Прочитал рецензию Михаила Эдельштейна на популярную ныне новинку издательства НЛО – «Дневники» Л. Шапориной. Об этой книге много говорят в последние месяцы; бурей ворвавшись в список непременных модных аксессуаров т.н. «интеллигентного российского читателя», она немедленно вытеснила оттуда Л. Лунгину, как шляпка от Дю-Пре – шляпку от Сен-Клу.
Все отзывы и статьи (в том числе и эдельштейновская) отчего-то дружно сходятся в одном: записки Шапориной писались без мысли о возможной публикации. Честно говоря, это утверждение кажется мне несколько сомнительным: не родился еще такой человек (тем более, с литпроцессом связанный), который, глядя на стопку исписанных собственной рукой тетрадей, не думал бы: «Вот когда-нибудь, когда это прочитают…»
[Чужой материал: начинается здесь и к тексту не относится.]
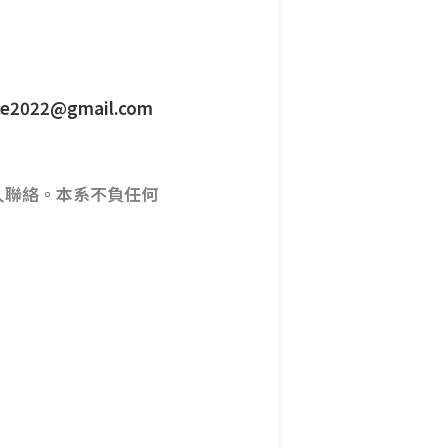
ence2022@gmail.com
人聯絡。本系不負任何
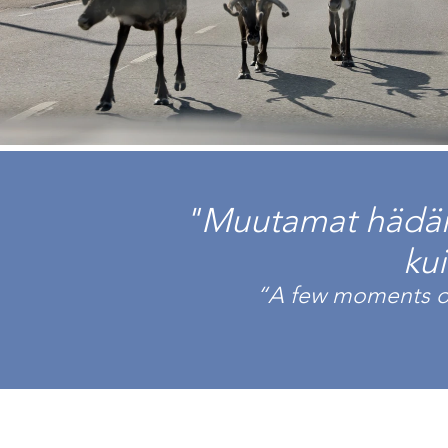
"Muutamat hädän 
ku
“A few moments of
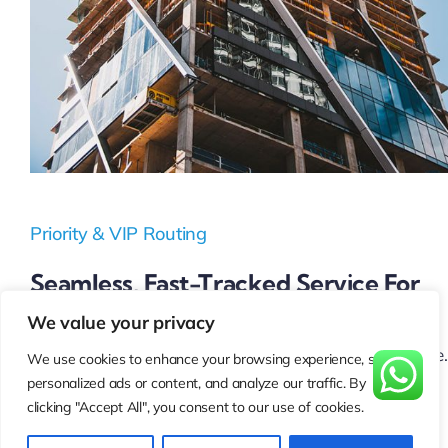
Priority & VIP Routing
Seamless, Fast-Tracked Service For
High-Value Customers
We value your privacy
Your most important customers deserve top-tier service.
We use cookies to enhance your browsing experience, serve
personalized ads or content, and analyze our traffic. By
Our Priority & VIP Routing ensures:
clicking "Accept All", you consent to our use of cookies.
Instant connection
to premium support without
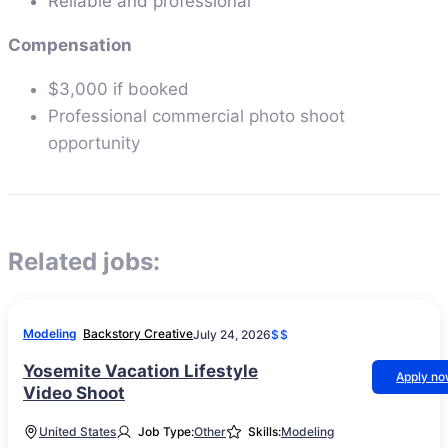
Reliable and professional
Compensation
$3,000 if booked
Professional commercial photo shoot
opportunity
Related jobs:
Modeling
Backstory Creative
July 24, 2026
$$
Yosemite Vacation Lifestyle
Apply n
Video Shoot
United States
Job Type:
Other
Skills:
Modeling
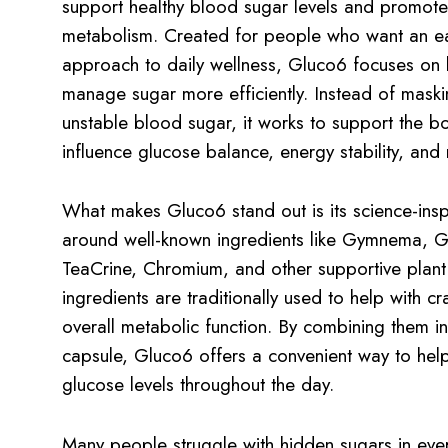
support healthy blood sugar levels and promote
metabolism. Created for people who want an e
approach to daily wellness, Gluco6 focuses on 
manage sugar more efficiently. Instead of mask
unstable blood sugar, it works to support the bo
influence glucose balance, energy stability, and 
What makes Gluco6 stand out is its science-insp
around well-known ingredients like Gymnema, 
TeaCrine, Chromium, and other supportive plant 
ingredients are traditionally used to help with c
overall metabolic function. By combining them in
capsule, Gluco6 offers a convenient way to help
glucose levels throughout the day.
Many people struggle with hidden sugars in eve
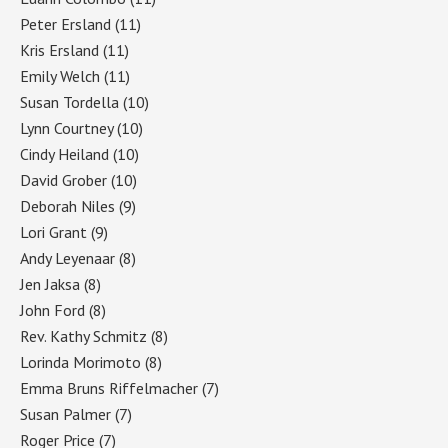
Peter Ersland
(11)
Kris Ersland
(11)
Emily Welch
(11)
Susan Tordella
(10)
Lynn Courtney
(10)
Cindy Heiland
(10)
David Grober
(10)
Deborah Niles
(9)
Lori Grant
(9)
Andy Leyenaar
(8)
Jen Jaksa
(8)
John Ford
(8)
Rev. Kathy Schmitz
(8)
Lorinda Morimoto
(8)
Emma Bruns Riffelmacher
(7)
Susan Palmer
(7)
Roger Price
(7)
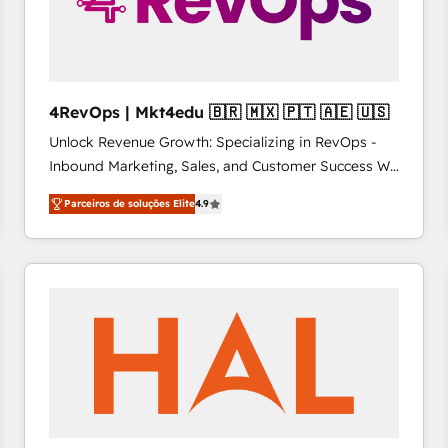
4RevOps | Mkt4edu 🇧🇷 🇲🇽 🇵🇹 🇦🇪 🇺🇸
Unlock Revenue Growth: Specializing in RevOps -
Inbound Marketing, Sales, and Customer Success We
specialize in driving revenue growth for companies
Parceiros de soluções Elite
4.9
across industries through tailored marketing, sales,
and customer success strategies, utilizing RevOps
methodologies. As Latin America's largest HubSpot
partner and a global leader in education market, we
offer unparalleled insights. Operating in five
countries—Brazil, UAE (Abu Dhabi/Dubai/Sharjah),
Mexico, USA, and Portugal—we've executed over a
hundred successful operations. Our approach,
rooted in RevOps principles, integrates analysis,
training, planning, and qualification. Leveraging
Но отчего бы не поверить в то, что даже если «Дневники» писались не совсем без оглядки, они, по-видимому, действительно представляют собой документ повышенного градуса искренности. Что в своих разговорах с «dear diary» Шапорина действительно высказывалась куда откровенней, чем с другими, даже самыми близкими собеседниками.
Я еще не читал «Дневников» и не уверен, что стану: судя по отзывам, они представляют собой вполне предсказуемый набор банальностей, штампов и предрассудков, ничем не выпадающий за рамки ментальности типичного овоща с грядки, именуемой «русская интеллигенция» (об этом человеческой разновидности, именуемой ЛЛР – Лучшие Люди России – я писал в свое время здесь). Но историку этот документ, несомненно, должен быть интересен именно в силу своей типичности. Пользуясь словами Эдельштейна, «информативны не эти клише сами по себе, а фиксация их всеобщности».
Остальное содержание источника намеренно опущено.